RECORDS FOR THE TASK below:

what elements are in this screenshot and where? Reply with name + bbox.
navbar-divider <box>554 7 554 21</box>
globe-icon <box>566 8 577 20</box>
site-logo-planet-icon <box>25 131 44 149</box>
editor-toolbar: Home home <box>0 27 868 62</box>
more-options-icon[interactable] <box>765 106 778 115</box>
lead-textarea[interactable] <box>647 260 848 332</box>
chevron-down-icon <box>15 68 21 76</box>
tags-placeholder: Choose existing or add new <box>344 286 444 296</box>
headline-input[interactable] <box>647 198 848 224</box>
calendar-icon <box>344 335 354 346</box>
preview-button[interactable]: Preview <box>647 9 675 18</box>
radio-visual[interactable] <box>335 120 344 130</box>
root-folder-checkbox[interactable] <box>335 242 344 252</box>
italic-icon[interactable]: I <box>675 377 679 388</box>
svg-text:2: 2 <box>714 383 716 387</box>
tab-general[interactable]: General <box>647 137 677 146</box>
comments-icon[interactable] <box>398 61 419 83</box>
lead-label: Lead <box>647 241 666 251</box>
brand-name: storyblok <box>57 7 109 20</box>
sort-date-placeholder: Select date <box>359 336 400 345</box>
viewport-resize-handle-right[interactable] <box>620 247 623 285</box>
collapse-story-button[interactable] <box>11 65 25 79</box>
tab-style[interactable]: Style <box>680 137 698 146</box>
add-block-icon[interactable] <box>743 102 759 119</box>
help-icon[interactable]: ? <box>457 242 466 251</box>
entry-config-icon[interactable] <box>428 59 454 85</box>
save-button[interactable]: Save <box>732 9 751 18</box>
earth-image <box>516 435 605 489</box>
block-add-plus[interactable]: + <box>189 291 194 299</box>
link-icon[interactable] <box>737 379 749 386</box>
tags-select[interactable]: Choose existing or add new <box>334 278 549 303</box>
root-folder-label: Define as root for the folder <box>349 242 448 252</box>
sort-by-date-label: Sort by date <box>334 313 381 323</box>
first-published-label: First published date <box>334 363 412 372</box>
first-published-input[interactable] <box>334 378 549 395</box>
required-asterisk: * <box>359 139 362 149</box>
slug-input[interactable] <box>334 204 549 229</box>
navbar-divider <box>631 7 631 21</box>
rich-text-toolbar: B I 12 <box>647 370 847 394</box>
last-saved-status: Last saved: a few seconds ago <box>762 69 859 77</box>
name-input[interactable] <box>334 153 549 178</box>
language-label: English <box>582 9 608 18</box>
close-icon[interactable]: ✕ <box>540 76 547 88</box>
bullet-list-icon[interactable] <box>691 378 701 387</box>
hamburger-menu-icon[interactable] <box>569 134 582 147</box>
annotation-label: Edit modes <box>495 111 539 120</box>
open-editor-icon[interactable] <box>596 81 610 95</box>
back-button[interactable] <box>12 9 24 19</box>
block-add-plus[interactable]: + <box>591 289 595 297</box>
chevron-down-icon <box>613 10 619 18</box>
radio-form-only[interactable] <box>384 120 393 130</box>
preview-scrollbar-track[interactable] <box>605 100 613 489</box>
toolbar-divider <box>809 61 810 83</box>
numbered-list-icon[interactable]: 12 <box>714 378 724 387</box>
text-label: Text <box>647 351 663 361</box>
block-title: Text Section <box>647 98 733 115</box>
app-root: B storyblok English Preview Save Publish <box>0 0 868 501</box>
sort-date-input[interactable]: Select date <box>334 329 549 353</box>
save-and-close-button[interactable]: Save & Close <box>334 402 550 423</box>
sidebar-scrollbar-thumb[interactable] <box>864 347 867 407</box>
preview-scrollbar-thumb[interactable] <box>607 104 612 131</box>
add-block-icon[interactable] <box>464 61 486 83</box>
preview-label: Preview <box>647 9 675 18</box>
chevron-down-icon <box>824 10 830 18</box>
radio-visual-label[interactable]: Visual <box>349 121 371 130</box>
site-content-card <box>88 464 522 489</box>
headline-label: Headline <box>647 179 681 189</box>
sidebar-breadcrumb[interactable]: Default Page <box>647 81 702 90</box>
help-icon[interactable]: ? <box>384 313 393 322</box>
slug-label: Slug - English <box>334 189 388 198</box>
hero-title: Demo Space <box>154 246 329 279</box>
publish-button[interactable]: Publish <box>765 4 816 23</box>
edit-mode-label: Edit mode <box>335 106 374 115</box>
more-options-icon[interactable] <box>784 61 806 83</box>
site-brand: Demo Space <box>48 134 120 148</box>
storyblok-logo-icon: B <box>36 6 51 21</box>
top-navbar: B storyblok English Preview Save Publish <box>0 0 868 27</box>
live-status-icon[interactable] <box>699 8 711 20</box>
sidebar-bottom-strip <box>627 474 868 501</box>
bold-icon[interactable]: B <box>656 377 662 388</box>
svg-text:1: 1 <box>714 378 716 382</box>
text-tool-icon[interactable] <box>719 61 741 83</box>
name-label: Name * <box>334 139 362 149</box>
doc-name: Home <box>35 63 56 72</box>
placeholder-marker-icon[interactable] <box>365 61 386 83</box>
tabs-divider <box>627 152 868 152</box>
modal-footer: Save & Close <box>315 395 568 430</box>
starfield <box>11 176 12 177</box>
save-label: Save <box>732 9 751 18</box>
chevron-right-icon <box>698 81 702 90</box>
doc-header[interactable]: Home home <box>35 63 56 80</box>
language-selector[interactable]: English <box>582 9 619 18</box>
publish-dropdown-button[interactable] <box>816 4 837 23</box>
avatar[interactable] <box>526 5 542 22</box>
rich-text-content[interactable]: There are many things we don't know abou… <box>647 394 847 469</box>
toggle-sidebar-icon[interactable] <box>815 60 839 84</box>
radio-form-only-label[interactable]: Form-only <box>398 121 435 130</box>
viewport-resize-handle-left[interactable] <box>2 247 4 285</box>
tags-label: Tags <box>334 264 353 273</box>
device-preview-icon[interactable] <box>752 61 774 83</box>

End of RECORDS FOR THE TASK.

# [TO DO]
Print every record above exactly as it stands.

# [RESPONSE]
what elements are in this screenshot and where? Reply with name + bbox.
navbar-divider <box>554 7 554 21</box>
globe-icon <box>566 8 577 20</box>
site-logo-planet-icon <box>25 131 44 149</box>
editor-toolbar: Home home <box>0 27 868 62</box>
more-options-icon[interactable] <box>765 106 778 115</box>
lead-textarea[interactable] <box>647 260 848 332</box>
chevron-down-icon <box>15 68 21 76</box>
tags-placeholder: Choose existing or add new <box>344 286 444 296</box>
headline-input[interactable] <box>647 198 848 224</box>
calendar-icon <box>344 335 354 346</box>
preview-button[interactable]: Preview <box>647 9 675 18</box>
radio-visual[interactable] <box>335 120 344 130</box>
root-folder-checkbox[interactable] <box>335 242 344 252</box>
italic-icon[interactable]: I <box>675 377 679 388</box>
svg-text:2: 2 <box>714 383 716 387</box>
tab-general[interactable]: General <box>647 137 677 146</box>
comments-icon[interactable] <box>398 61 419 83</box>
lead-label: Lead <box>647 241 666 251</box>
brand-name: storyblok <box>57 7 109 20</box>
sort-date-placeholder: Select date <box>359 336 400 345</box>
viewport-resize-handle-right[interactable] <box>620 247 623 285</box>
collapse-story-button[interactable] <box>11 65 25 79</box>
tab-style[interactable]: Style <box>680 137 698 146</box>
add-block-icon[interactable] <box>743 102 759 119</box>
help-icon[interactable]: ? <box>457 242 466 251</box>
entry-config-icon[interactable] <box>428 59 454 85</box>
save-button[interactable]: Save <box>732 9 751 18</box>
earth-image <box>516 435 605 489</box>
block-add-plus[interactable]: + <box>189 291 194 299</box>
link-icon[interactable] <box>737 379 749 386</box>
tags-select[interactable]: Choose existing or add new <box>334 278 549 303</box>
root-folder-label: Define as root for the folder <box>349 242 448 252</box>
sort-by-date-label: Sort by date <box>334 313 381 323</box>
first-published-label: First published date <box>334 363 412 372</box>
first-published-input[interactable] <box>334 378 549 395</box>
required-asterisk: * <box>359 139 362 149</box>
slug-input[interactable] <box>334 204 549 229</box>
navbar-divider <box>631 7 631 21</box>
rich-text-toolbar: B I 12 <box>647 370 847 394</box>
last-saved-status: Last saved: a few seconds ago <box>762 69 859 77</box>
name-input[interactable] <box>334 153 549 178</box>
language-label: English <box>582 9 608 18</box>
close-icon[interactable]: ✕ <box>540 76 547 88</box>
bullet-list-icon[interactable] <box>691 378 701 387</box>
hamburger-menu-icon[interactable] <box>569 134 582 147</box>
annotation-label: Edit modes <box>495 111 539 120</box>
open-editor-icon[interactable] <box>596 81 610 95</box>
back-button[interactable] <box>12 9 24 19</box>
block-add-plus[interactable]: + <box>591 289 595 297</box>
chevron-down-icon <box>613 10 619 18</box>
radio-form-only[interactable] <box>384 120 393 130</box>
preview-scrollbar-track[interactable] <box>605 100 613 489</box>
toolbar-divider <box>809 61 810 83</box>
numbered-list-icon[interactable]: 12 <box>714 378 724 387</box>
text-label: Text <box>647 351 663 361</box>
block-title: Text Section <box>647 98 733 115</box>
app-root: B storyblok English Preview Save Publish <box>0 0 868 501</box>
sort-date-input[interactable]: Select date <box>334 329 549 353</box>
save-and-close-button[interactable]: Save & Close <box>334 402 550 423</box>
sidebar-scrollbar-thumb[interactable] <box>864 347 867 407</box>
preview-scrollbar-thumb[interactable] <box>607 104 612 131</box>
add-block-icon[interactable] <box>464 61 486 83</box>
preview-label: Preview <box>647 9 675 18</box>
chevron-down-icon <box>824 10 830 18</box>
radio-visual-label[interactable]: Visual <box>349 121 371 130</box>
site-content-card <box>88 464 522 489</box>
headline-label: Headline <box>647 179 681 189</box>
sidebar-breadcrumb[interactable]: Default Page <box>647 81 702 90</box>
help-icon[interactable]: ? <box>384 313 393 322</box>
slug-label: Slug - English <box>334 189 388 198</box>
hero-title: Demo Space <box>154 246 329 279</box>
publish-button[interactable]: Publish <box>765 4 816 23</box>
edit-mode-label: Edit mode <box>335 106 374 115</box>
more-options-icon[interactable] <box>784 61 806 83</box>
site-brand: Demo Space <box>48 134 120 148</box>
storyblok-logo-icon: B <box>36 6 51 21</box>
top-navbar: B storyblok English Preview Save Publish <box>0 0 868 27</box>
live-status-icon[interactable] <box>699 8 711 20</box>
sidebar-bottom-strip <box>627 474 868 501</box>
bold-icon[interactable]: B <box>656 377 662 388</box>
svg-text:1: 1 <box>714 378 716 382</box>
text-tool-icon[interactable] <box>719 61 741 83</box>
name-label: Name * <box>334 139 362 149</box>
doc-name: Home <box>35 63 56 72</box>
placeholder-marker-icon[interactable] <box>365 61 386 83</box>
tabs-divider <box>627 152 868 152</box>
modal-footer: Save & Close <box>315 395 568 430</box>
starfield <box>11 176 12 177</box>
save-label: Save <box>732 9 751 18</box>
chevron-right-icon <box>698 81 702 90</box>
doc-header[interactable]: Home home <box>35 63 56 80</box>
language-selector[interactable]: English <box>582 9 619 18</box>
publish-dropdown-button[interactable] <box>816 4 837 23</box>
avatar[interactable] <box>526 5 542 22</box>
rich-text-content[interactable]: There are many things we don't know abou… <box>647 394 847 469</box>
toggle-sidebar-icon[interactable] <box>815 60 839 84</box>
radio-form-only-label[interactable]: Form-only <box>398 121 435 130</box>
viewport-resize-handle-left[interactable] <box>2 247 4 285</box>
tags-label: Tags <box>334 264 353 273</box>
device-preview-icon[interactable] <box>752 61 774 83</box>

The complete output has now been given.